Primeiro, o dividendo de R$ 0,11 por cota é consistente, isento de IR e expressivo frente ao CDI — mas depende da combinação de carrego recorrente dos CRIs com ganhos extraordinários da gestão ativa. Sem esses resultados extras, o dividend yield seria menor, o que coloca um peso relevante na capacidade de execução contínua da gestão.

Segundo, o book de incorporação (18,2% do PL) é a aposta mais diferenciada e também a mais arriscada do fundo. Os projetos estão evoluindo bem — com percentuais de vendas acima do esperado e obras em andamento — mas o retorno efetivo só será realizado entre 2027 e 2030, e a certeza atual depende de premissas imobiliárias que podem mudar com um ciclo econômico adverso.

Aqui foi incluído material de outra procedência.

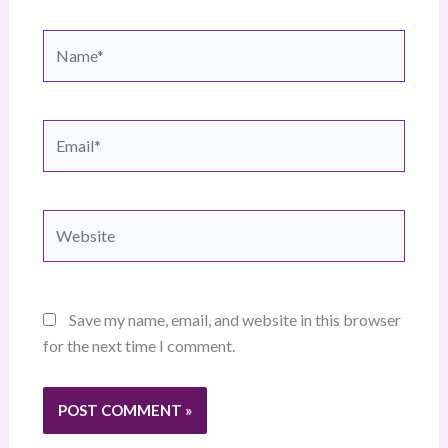
Name*
Email*
Website
Save my name, email, and website in this browser
for the next time I comment.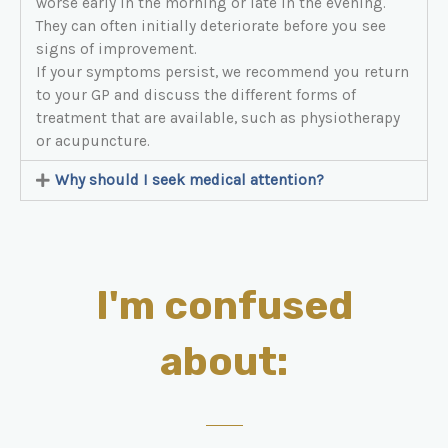
worse early in the morning or late in the evening.
They can often initially deteriorate before you see
signs of improvement.
If your symptoms persist, we recommend you return
to your GP and discuss the different forms of
treatment that are available, such as physiotherapy
or acupuncture.
Why should I seek medical attention?
I'm confused
about:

Terceiro, o cenário macro mudou no fim de fevereiro com o conflito no Oriente Médio. Uma inflação global mais persistente pode atrasar o ciclo de corte de juros no Brasil e no mundo, o que impacta tanto o valuation dos FIIs na carteira quanto as condições do mercado imobiliário para os projetos de incorporação.

Isso não é recomendação de investimento.